Hong Kong is easy to cross without a pet and oddly tactical with one. The useful network is not simply “public transport”: it is weekend Light Rail in a closed carrier, ferries with operator-specific rules, and taxis whose drivers can choose whether to take you. Plan the first and last kilometre before the fun part. A ferry to an island is no help if your dog cannot reach the pier.
Light Rail rules that catch people out
- Your pet must stay completely inside a fully closed pet carrier. The combined length, width and height cannot exceed 170 cm, and no side can exceed 130 cm.
- Wheeled carriers and pet strollers are not allowed. Carry the bag.
- Board at the last door and remain at the rear of the compartment. The pass does not cover MTR heavy rail, MTR Bus or the Airport Express.

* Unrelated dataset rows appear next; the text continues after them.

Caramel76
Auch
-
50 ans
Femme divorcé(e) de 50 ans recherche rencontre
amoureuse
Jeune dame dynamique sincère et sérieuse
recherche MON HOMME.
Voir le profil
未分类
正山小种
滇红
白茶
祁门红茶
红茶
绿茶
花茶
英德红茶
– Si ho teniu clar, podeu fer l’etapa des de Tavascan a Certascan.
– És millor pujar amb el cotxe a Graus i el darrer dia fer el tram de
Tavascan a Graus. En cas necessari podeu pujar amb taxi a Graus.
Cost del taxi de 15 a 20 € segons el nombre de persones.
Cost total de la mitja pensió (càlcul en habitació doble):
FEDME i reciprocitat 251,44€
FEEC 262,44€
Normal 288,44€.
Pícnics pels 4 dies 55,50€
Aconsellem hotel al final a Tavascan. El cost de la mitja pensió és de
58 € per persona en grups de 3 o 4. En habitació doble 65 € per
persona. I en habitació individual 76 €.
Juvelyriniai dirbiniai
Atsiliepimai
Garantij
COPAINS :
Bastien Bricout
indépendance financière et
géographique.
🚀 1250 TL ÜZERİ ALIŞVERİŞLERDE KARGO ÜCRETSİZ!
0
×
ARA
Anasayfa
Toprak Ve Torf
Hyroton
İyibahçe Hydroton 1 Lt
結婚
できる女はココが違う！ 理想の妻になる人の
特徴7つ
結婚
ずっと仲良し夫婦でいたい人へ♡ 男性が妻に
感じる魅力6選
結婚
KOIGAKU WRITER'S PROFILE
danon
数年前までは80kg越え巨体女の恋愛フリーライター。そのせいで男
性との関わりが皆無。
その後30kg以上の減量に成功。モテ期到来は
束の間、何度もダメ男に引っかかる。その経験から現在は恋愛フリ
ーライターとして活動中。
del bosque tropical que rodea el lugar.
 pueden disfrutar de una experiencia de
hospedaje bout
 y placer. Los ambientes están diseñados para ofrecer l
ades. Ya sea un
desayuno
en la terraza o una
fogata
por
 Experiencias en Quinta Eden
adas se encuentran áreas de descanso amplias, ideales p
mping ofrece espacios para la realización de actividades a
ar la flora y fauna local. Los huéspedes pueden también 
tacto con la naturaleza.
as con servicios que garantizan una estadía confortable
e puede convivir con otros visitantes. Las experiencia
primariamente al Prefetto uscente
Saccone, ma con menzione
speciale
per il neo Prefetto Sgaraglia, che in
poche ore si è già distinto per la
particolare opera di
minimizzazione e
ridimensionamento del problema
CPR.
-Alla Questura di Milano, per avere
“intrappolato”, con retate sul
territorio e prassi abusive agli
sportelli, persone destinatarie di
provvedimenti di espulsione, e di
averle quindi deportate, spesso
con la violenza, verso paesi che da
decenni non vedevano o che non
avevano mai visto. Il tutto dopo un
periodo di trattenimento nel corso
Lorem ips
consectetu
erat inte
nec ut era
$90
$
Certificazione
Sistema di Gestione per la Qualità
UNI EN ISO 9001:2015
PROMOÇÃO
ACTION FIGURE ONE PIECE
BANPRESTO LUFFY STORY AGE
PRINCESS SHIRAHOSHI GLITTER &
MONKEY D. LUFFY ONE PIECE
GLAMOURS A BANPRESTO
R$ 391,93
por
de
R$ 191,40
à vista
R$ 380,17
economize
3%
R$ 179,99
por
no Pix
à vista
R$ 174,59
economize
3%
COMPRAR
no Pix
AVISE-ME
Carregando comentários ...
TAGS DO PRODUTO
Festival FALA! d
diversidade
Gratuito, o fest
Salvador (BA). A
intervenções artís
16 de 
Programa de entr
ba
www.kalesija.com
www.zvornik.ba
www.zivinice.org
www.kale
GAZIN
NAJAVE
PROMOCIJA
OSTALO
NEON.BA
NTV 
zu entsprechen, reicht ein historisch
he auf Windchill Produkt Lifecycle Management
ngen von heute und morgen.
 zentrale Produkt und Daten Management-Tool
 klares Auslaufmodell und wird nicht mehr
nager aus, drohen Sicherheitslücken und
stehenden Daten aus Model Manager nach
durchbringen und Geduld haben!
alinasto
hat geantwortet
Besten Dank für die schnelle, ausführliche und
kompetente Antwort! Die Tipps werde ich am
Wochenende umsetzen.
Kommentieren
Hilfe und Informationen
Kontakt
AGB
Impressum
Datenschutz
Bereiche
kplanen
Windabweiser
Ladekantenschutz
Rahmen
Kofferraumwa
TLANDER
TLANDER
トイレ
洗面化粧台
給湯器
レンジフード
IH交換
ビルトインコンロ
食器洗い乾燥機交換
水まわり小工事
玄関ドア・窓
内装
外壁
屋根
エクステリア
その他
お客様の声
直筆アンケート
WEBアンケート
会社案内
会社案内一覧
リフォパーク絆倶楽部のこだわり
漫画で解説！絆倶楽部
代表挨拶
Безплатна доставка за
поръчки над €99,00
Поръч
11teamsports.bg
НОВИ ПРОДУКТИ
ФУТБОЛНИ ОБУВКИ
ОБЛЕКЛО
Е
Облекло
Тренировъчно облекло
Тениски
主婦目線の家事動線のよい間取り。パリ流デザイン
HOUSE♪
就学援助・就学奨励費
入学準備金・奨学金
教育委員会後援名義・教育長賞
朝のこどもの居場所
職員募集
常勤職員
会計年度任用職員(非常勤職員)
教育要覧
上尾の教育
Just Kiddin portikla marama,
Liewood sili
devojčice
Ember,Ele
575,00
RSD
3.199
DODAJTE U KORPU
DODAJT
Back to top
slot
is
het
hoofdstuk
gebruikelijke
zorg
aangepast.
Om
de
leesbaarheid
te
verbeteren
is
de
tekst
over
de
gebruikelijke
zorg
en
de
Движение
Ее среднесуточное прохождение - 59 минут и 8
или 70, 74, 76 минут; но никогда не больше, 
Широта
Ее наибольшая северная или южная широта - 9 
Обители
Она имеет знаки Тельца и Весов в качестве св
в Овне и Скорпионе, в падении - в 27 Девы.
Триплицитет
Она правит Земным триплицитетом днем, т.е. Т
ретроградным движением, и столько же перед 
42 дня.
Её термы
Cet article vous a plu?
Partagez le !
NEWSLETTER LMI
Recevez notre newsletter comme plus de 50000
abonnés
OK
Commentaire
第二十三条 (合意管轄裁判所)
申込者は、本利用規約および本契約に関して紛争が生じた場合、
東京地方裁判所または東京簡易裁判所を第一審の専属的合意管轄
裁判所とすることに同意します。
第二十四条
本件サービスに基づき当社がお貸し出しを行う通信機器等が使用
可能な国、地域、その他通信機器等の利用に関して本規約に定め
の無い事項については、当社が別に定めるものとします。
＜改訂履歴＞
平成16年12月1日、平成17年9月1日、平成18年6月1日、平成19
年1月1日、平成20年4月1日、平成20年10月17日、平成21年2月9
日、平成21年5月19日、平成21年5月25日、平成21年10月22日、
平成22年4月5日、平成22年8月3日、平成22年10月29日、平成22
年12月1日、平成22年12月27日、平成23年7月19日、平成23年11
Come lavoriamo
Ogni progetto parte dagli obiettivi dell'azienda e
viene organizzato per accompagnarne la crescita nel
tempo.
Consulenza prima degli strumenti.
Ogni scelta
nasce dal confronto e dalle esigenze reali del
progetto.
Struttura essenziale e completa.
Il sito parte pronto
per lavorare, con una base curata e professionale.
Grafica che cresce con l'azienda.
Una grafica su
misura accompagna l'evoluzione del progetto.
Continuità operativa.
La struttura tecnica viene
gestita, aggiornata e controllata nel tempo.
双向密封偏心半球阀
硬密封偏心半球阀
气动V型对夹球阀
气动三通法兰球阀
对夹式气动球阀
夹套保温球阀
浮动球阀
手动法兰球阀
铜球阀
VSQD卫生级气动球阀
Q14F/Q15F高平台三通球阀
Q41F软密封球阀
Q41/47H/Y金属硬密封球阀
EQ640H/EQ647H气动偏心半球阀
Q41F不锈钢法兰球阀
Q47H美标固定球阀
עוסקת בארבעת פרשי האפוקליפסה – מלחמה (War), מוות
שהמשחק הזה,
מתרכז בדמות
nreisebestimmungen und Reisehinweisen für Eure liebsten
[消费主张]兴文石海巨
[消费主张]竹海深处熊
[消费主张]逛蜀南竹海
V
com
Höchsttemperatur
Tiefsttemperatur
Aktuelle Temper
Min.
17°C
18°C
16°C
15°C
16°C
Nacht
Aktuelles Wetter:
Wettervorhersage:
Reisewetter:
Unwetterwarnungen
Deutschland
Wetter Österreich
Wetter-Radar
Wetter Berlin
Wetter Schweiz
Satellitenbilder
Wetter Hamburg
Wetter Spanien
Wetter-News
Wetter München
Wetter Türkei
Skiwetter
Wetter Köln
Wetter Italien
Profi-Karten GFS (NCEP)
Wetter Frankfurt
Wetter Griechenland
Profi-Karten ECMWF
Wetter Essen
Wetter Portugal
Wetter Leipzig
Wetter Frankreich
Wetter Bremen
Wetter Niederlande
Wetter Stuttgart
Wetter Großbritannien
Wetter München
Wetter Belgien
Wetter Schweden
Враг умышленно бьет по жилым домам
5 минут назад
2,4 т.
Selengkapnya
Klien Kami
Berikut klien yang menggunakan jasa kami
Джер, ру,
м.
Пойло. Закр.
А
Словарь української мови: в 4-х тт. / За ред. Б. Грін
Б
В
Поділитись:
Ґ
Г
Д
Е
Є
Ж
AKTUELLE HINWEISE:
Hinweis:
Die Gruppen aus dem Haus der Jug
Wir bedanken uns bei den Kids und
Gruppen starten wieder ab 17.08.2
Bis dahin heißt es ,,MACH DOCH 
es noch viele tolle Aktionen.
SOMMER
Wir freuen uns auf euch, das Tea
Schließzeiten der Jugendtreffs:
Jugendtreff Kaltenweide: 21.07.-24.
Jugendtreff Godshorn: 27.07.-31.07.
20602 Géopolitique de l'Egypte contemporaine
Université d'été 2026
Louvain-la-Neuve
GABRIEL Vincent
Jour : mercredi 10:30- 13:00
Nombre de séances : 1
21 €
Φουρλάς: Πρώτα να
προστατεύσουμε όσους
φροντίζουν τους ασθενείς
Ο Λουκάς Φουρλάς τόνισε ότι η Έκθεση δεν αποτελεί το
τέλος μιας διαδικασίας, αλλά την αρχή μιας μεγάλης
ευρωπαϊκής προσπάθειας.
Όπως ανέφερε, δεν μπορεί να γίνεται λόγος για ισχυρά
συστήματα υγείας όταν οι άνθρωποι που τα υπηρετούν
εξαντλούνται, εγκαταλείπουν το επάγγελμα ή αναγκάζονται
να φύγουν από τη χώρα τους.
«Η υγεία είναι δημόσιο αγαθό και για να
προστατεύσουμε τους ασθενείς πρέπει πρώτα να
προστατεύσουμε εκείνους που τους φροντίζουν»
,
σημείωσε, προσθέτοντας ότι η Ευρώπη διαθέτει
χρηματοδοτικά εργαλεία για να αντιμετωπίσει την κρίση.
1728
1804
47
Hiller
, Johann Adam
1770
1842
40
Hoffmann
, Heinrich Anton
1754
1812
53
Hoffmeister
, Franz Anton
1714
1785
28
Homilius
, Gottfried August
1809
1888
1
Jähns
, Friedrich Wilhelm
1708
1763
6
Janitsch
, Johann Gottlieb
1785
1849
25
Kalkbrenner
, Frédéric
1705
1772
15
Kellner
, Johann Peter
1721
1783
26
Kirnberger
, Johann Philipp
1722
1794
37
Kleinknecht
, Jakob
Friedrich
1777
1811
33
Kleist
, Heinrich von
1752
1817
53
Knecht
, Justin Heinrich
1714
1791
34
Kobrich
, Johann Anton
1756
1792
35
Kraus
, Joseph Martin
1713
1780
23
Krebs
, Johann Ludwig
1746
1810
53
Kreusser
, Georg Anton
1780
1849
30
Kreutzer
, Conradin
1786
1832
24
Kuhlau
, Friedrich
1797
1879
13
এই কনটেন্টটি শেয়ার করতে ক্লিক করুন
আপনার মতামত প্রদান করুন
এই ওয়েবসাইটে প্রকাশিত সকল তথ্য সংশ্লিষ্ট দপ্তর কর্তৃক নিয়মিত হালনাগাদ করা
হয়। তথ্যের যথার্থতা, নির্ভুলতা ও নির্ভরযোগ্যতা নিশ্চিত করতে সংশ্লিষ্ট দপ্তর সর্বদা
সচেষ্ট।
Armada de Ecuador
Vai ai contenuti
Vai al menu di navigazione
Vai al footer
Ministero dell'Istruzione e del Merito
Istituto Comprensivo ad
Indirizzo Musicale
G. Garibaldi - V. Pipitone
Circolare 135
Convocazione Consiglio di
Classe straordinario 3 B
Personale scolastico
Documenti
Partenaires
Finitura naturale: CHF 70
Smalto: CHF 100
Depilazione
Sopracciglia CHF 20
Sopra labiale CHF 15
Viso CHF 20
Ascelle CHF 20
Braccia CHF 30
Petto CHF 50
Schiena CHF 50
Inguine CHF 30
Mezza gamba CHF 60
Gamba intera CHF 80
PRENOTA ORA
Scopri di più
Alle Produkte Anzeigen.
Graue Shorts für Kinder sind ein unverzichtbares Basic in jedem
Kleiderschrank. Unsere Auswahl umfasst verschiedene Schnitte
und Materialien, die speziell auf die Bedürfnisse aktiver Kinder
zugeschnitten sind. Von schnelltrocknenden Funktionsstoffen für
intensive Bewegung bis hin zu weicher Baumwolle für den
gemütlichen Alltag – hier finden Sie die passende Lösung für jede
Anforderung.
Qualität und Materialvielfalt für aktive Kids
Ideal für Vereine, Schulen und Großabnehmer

For taxis, ask before the car arrives and say the dog’s size and whether it is in a carrier. Transport Department guidance leaves carriage of animals—and the conditions—entirely to the driver. If accepted, you are responsible for damage caused by the animal. A towel, a closed carrier for small dogs and a clean-up kit make acceptance much likelier than surprising a driver at the kerb.
Ordinary Hong Kong Tramways services do not take animals other than guide dogs. Regular MTR rail services also remain outside the Light Rail scheme. Citybus’s pet open-top buses, launched as regular bookable tours in April 2026, are a sightseeing product rather than a turn-up-and-ride bus route: useful for an outing, not for getting to the vet.